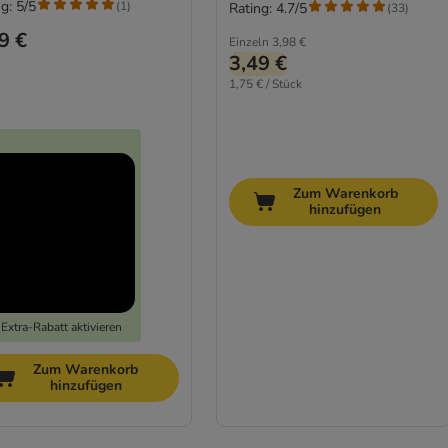
g: 5/5
(
1
)
Rating: 4.7/5
(
33
)
9 €
Einzeln
3,98 €
3,49 €
1,75 € / Stück
Zum Warenkorb
hinzufügen
Extra-Rabatt aktivieren
Zum Warenkorb
hinzufügen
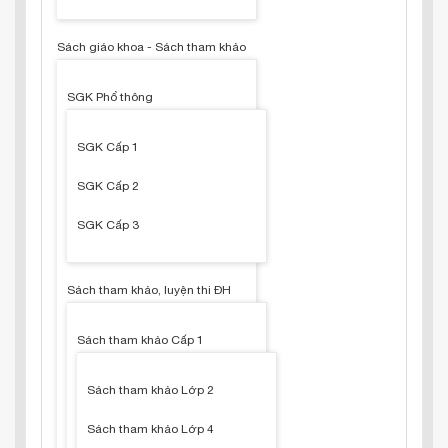
Sách giáo khoa - Sách tham khảo
SGK Phổ thông
SGK Cấp 1
SGK Cấp 2
SGK Cấp 3
Sách tham khảo, luyện thi ĐH
Sách tham khảo Cấp 1
Sách tham khảo Lớp 2
Sách tham khảo Lớp 4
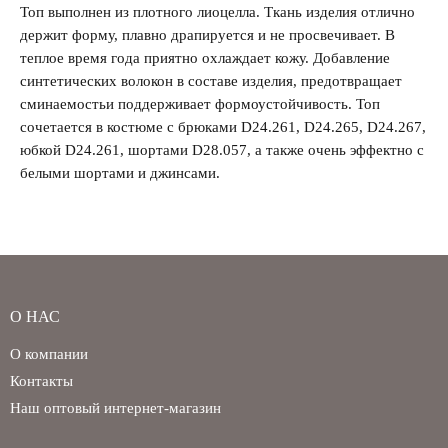
Топ выполнен из плотного лиоцелла. Ткань изделия отлично
держит форму, плавно драпируется и не просвечивает. В
теплое время года приятно охлаждает кожу. Добавление
Забыли свой пароль?
синтетических волокон в составе изделия, предотвращает
сминаемостьи поддерживает формоустойчивость. Топ
сочетается в костюме с брюками D24.261, D24.265, D24.267,
юбкой D24.261, шортами D28.057, а также очень эффектно с
белыми шортами и джинсами.
О НАС
О компании
Контакты
Наш оптовый интернет-магазин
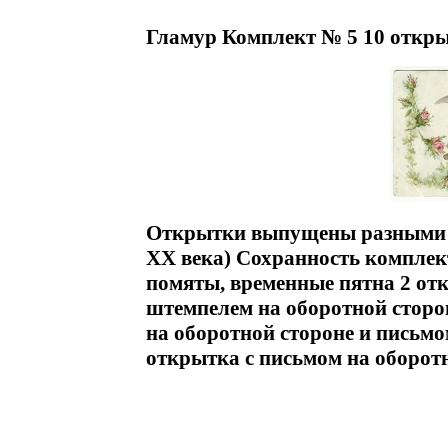
Гламур Комплект № 5 10 откры
Открытки выпущены разными и
XX века) Сохранность комплек
помяты, временные пятна 2 от
штемпелем на оборотной сторо
на оборотной стороне и письмо
открытка с письмом на оборот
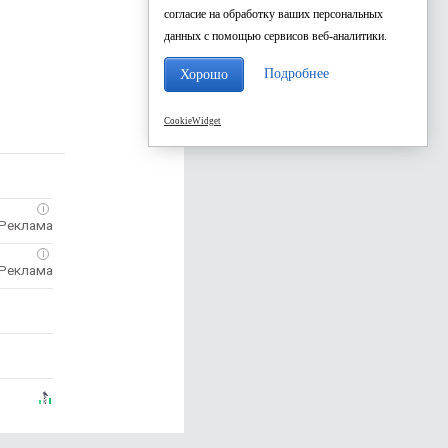
согласие на обработку ваших персональных
данных с помощью сервисов веб-аналитики.
Подробнее
Хорошо
CookieWidget
i
i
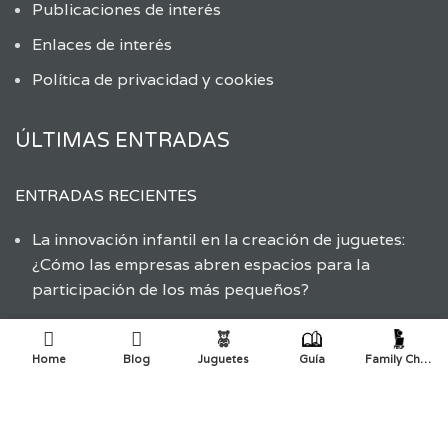
Publicaciones de interés
Enlaces de interés
Política de privacidad y cookies
ÚLTIMAS ENTRADAS
ENTRADAS RECIENTES
La innovación infantil en la creación de juguetes:
¿Cómo las empresas abren espacios para la
participación de los más pequeños?
Aprender a reciclar: Guía didáctica y material
educativo
Home
Blog
Juguetes
Guía
Family Choice
Aprendiendo sobre el reciclaje de juguetes
Fomentando la dieta mediterránea a través del
juego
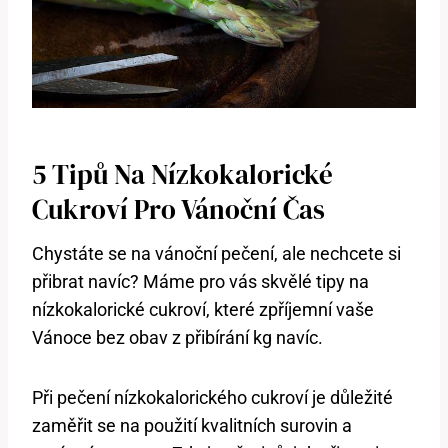
5 Tipů Na Nízkokalorické
Cukroví Pro Vánoční Čas
Chystáte se na vánoční pečení, ale nechcete si
přibrat navíc? Máme pro vás skvělé tipy na
nízkokalorické cukroví, které zpříjemní vaše
Vánoce bez obav z přibírání kg navíc.
Při pečení nízkokalorického cukroví je důležité
zaměřit se na použití kvalitních surovin a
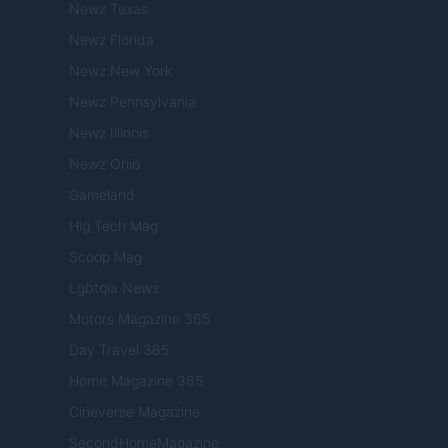
Newz Texas
Newz Florida
Newz New York
Newz Pennsylvania
Newz Illinois
Newz Ohio
Gameland
Hig Tech Mag
Scoop Mag
Lgbtqia News
Motors Magazine 365
Day Travel 365
Home Magazine 365
Cineverse Magazine
SecondHomeMagazine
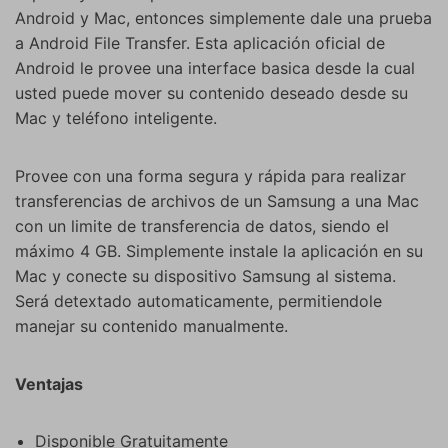
Android y Mac, entonces simplemente dale una prueba
a Android File Transfer. Esta aplicación oficial de
Android le provee una interface basica desde la cual
usted puede mover su contenido deseado desde su
Mac y teléfono inteligente.
Provee con una forma segura y rápida para realizar
Controla tu teléfono con Dr.Fone
transferencias de archivos de un Samsung a una Mac
+50M usuarios y +17 años de confianza
con un limite de transferencia de datos, siendo el
Desbloquea, repara y protege tu teléfono
máximo 4 GB. Simplemente instale la aplicación en su
Recupera y transfiere datos fácilmente
Mac y conecte su dispositivo Samsung al sistema.
Tecnología IA: sin conocimientos técnicos
Será detextado automaticamente, permitiendole
manejar su contenido manualmente.
Prueba Online
Abrir App
Ventajas
Disponible Gratuitamente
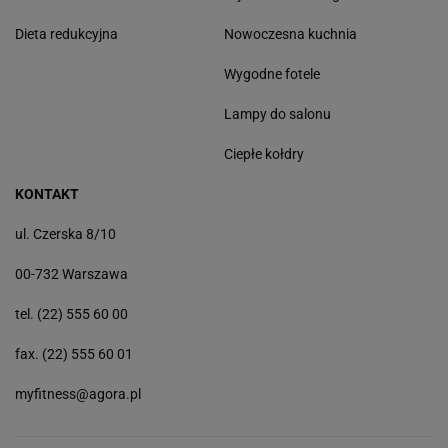
Dieta redukcyjna
Nowoczesna kuchnia
Wygodne fotele
Lampy do salonu
Ciepłe kołdry
KONTAKT
ul. Czerska 8/10
00-732 Warszawa
tel. (22) 555 60 00
fax. (22) 555 60 01
myfitness@agora.pl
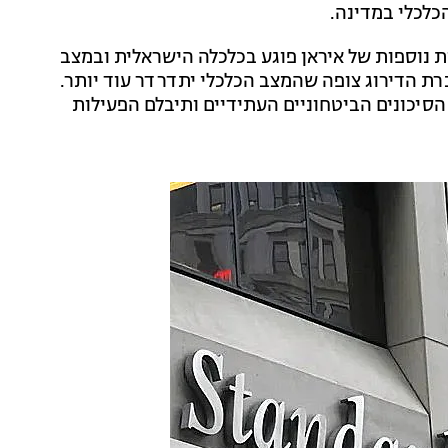
כלכלי במדינה.
 נוספות של איראן פוגע בכלכלה הישראלית ובמצב
ת הדירוג צופה שהמצב הכלכלי יתדרדר עוד יותר.
 אם יפחתו הסיכונים הביטחוניים העתידיים ותיבלם הפעילות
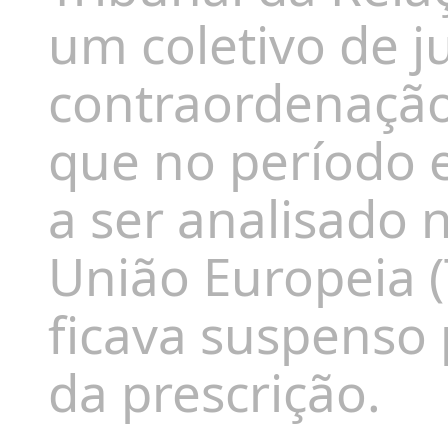
um coletivo de j
contraordenação 
que no período 
a ser analisado n
União Europeia (
ficava suspenso
da prescrição.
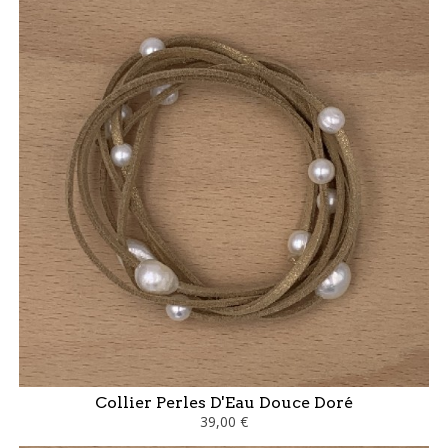
Collier Perles D'Eau Douce Doré
39,00 €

* Action item
Each line from the one containing "Mac y conecte" through the last line of the entries above is to be extracted exactly. Pictures are not part of the copy.

* Solution for this exercise
Mac y conecte su dispositivo Samsung al sistema.
Tecnología IA: sin conocimientos técnicos
Será detextado automaticamente, permitiendole
manejar su contenido manualmente.
Prueba Online
Abrir App
Ventajas
Disponible Gratuitamente
Dieta redukcyjna
Nowoczesna kuchnia
Wygodne fotele
Lampy do salonu
Ciepłe kołdry
KONTAKT
ul. Czerska 8/10
00-732 Warszawa
tel. (22) 555 60 00
fax. (22) 555 60 01
myfitness@agora.pl
כלכלי במדינה.
 נוספות של איראן פוגע בכלכלה הישראלית ובמצב
ת הדירוג צופה שהמצב הכלכלי יתדרדר עוד יותר.
 אם יפחתו הסיכונים הביטחוניים העתידיים ותיבלם הפעילות
um coletivo de j
contraordenação 
que no período 
a ser analisado n
União Europeia (
ficava suspenso
da prescrição.
Collier Perles D'Eau Douce Doré
39,00 €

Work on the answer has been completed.